Blizzard reveals the first official World of Warcraft Classic tournament

Following months of idleness, the developers from Activision Blizzard have decided to make a move towards World of Warcraft Classic esports, introducing the first official WoW Classic player-vs.-player tournament. The announcement comes nearly 10 months after the relaunch of Classic servers and after several community endeavors to create WoW Classic competition. 

The World of Warcraft Classic Summer Bowl will kick off on Wednesday, June 17th and will run for three weeks, with 10-vs.-10 teams competing for a separate prize pools of $4,000 for North America and Europe. 

The event will use recently added War game feature, which allows players to create groups and battle against other groups in their region. All battles will be played in Capture the Flag mode on Warsong Gulch battleground.

There will be two stages for each region: qualifiers and finals. Qualifiers are open for signups to teams of ten players with a level 60 character. The best six teams from each Europe and America will proceed to the Summer Bowl finals on July 4th and 5th.  The format of the tournament and other details are yet to be revealed and will very likely depend on number of registered teams. 

Even though this will be the very first WoW Classic tournament hosted or supported by Blizzard, there have already been community efforts to show the game could be an esport. Shortly after WoW Classic’s release, famous Method streamer Tips Out announced Classic Dueler’s League, which met with quite a success and continued in CDL Spring League this May. Furthermore, there is another season specifically for EU region currently ongoing, with group stages starting on June 14th. 

Another WoW Classic competition emerged by the end of last year in Twitch Rivals: Warsong Gulch Challenge, where well known streamers fought each other for a piece of $10,000 reward. The event reached over 60 000 concurrent viewers. 

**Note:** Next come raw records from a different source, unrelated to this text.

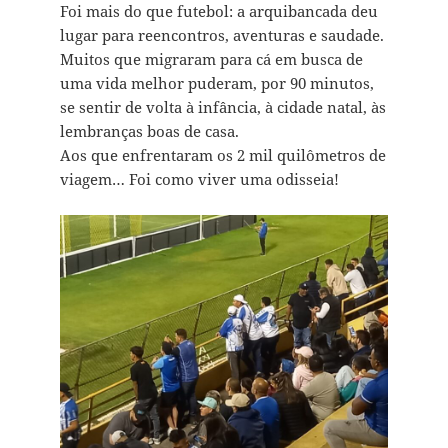
Foi mais do que futebol: a arquibancada deu
lugar para reencontros, aventuras e saudade.
Muitos que migraram para cá em busca de
uma vida melhor puderam, por 90 minutos,
se sentir de volta à infância, à cidade natal, às
lembranças boas de casa.
Aos que enfrentaram os 2 mil quilômetros de
viagem… Foi como viver uma odisseia!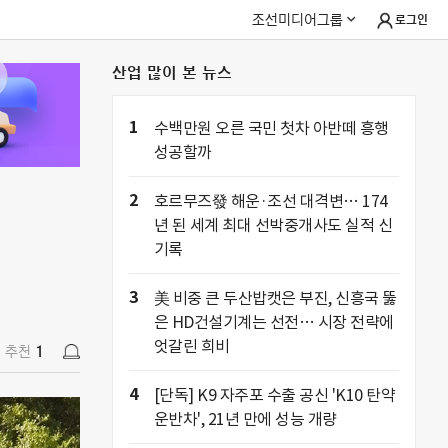
조선미디어그룹
로그인
산업 많이 본 뉴스
추천
1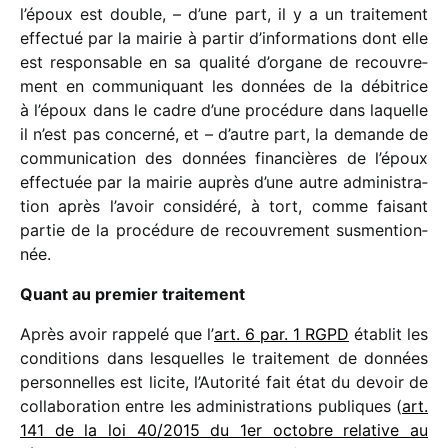
l’époux est double, – d’une part, il y a un trai­te­ment
effec­tué par la mairie à partir d’informations dont elle
est respon­sable en sa qualité d’organe de recou­vre­
ment en commu­ni­quant les données de la débi­trice
à l’époux dans le cadre d’une procé­dure dans laquelle
il n’est pas concerné, et – d’autre part, la demande de
commu­ni­ca­tion des données finan­cières de l’époux
effec­tuée par la mairie auprès d’une autre admi­nis­tra­
tion après l’avoir consi­déré, à tort, comme faisant
partie de la procé­dure de recou­vre­ment susmen­tion­
née.
Quant au premier trai­te­ment
Après avoir rappelé que l’
art. 6 par. 1 RGPD
établit les
condi­tions dans lesquelles le trai­te­ment de données
person­nelles est licite, l’Autorité fait état du devoir de
colla­bo­ra­tion entre les admi­nis­tra­tions publiques (
art.
141 de la loi 40/​2015 du 1
er
octobre rela­tive au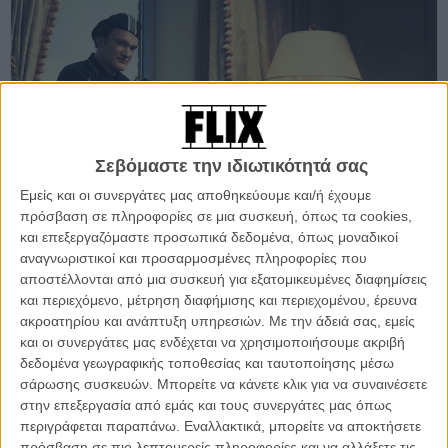
Σεβόμαστε την ιδιωτικότητά σας
Εμείς και οι συνεργάτες μας αποθηκεύουμε και/ή έχουμε
πρόσβαση σε πληροφορίες σε μια συσκευή, όπως τα cookies,
και επεξεργαζόμαστε προσωπικά δεδομένα, όπως μοναδικοί
αναγνωριστικοί και προσαρμοσμένες πληροφορίες που
αποστέλλονται από μια συσκευή για εξατομικευμένες διαφημίσεις
και περιεχόμενο, μέτρηση διαφήμισης και περιεχομένου, έρευνα
ακροατηρίου και ανάπτυξη υπηρεσιών.
Με την άδειά σας, εμείς
Σκεφτείτε μόνο τι θα ήταν το «Pulp Fiction» χωρίς τη «Misirlou», το
και οι συνεργάτες μας ενδέχεται να χρησιμοποιήσουμε ακριβή
«Jackie Brown» χωρίς το «Across 110th Street» του Μπόμπι
δεδομένα γεωγραφικής τοποθεσίας και ταυτοποίησης μέσω
Γούμακ, το «Kill Bill» χωρίς το «Bang Bang» της Νάνσι Σινάτρα, σε
σάρωσης συσκευών. Μπορείτε να κάνετε κλικ για να συναινέσετε
μια λίστα που μπορεί να γεμίσει δεκάδες mixtapes για να παίζουν
στην επεξεργασία από εμάς και τους συνεργάτες μας όπως
κάθε φορά που θέλεις να ακούσεις κάποιο από τα αγαπημένα του/
περιγράφεται παραπάνω. Εναλλακτικά, μπορείτε να αποκτήσετε
σου τραγούδια.
πρόσβαση σε πιο λεπτομερείς πληροφορίες και να αλλάξετε τις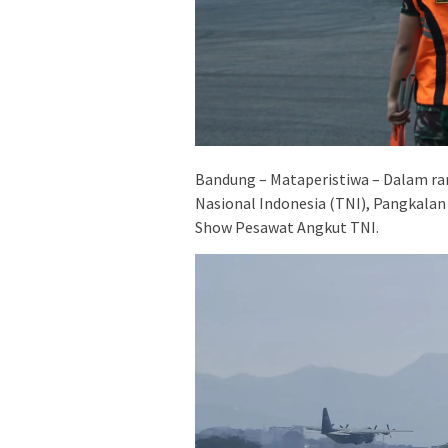
Bandung – Mataperistiwa – Dalam ra
Nasional Indonesia (TNI), Pangkalan
Show Pesawat Angkut TNI.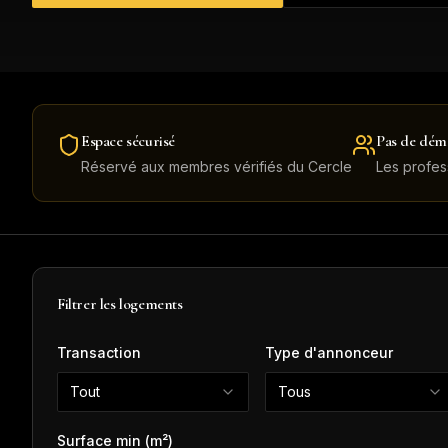
Espace sécurisé
Pas de dém
Réservé aux membres vérifiés du Cercle
Les profes
Filtrer les logements
Transaction
Type d'annonceur
Tout
Tous
Surface min (m²)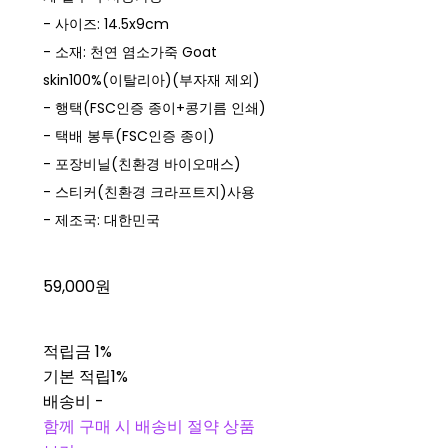
- 사이즈: 14.5x9cm
- 소재: 천연 염소가죽 Goat
skin100%(이탈리아)(부자재 제외)
- 행택(FSC인증 종이+콩기름 인쇄)
- 택배 봉투(FSC인증 종이)
- 포장비닐(친환경 바이오매스)
- 스티커(친환경 크라프트지)사용
- 제조국: 대한민국
59,000원
적립금
1%
기본 적립
1%
배송비
-
함께 구매 시 배송비 절약 상품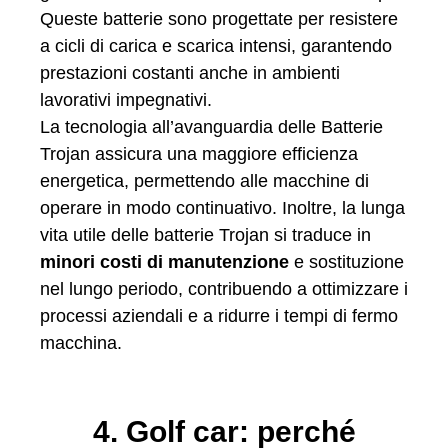
Queste batterie sono progettate per resistere
a cicli di carica e scarica intensi, garantendo
prestazioni costanti anche in ambienti
lavorativi impegnativi.
La tecnologia all’avanguardia delle Batterie
Trojan assicura una maggiore efficienza
energetica, permettendo alle macchine di
operare in modo continuativo. Inoltre, la lunga
vita utile delle batterie Trojan si traduce in
minori costi di manutenzione
e sostituzione
nel lungo periodo, contribuendo a ottimizzare i
processi aziendali e a ridurre i tempi di fermo
macchina.
4. Golf car: perché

It is not the first time the community has played a big role in forming an esport. In Blizzard’s case it was much needed, as they’re still recovering from losing a lot of support due to controversy around Chung “blitzchung” Ng Wai, Hong Kong player who got suspended from Hearthstone Grandmasters for expressing his support towards protests for Hong Kong liberation. 

However, Activision Blizzard waited with engagement until players proved that the game can be successful as an esport and increase revenue, which says quite a bit about developer’s confidence in the title and also about approach towards players. In the sake of not only this one title, let’s hope that after this experience, Blizzard will listen more to what its community has to say.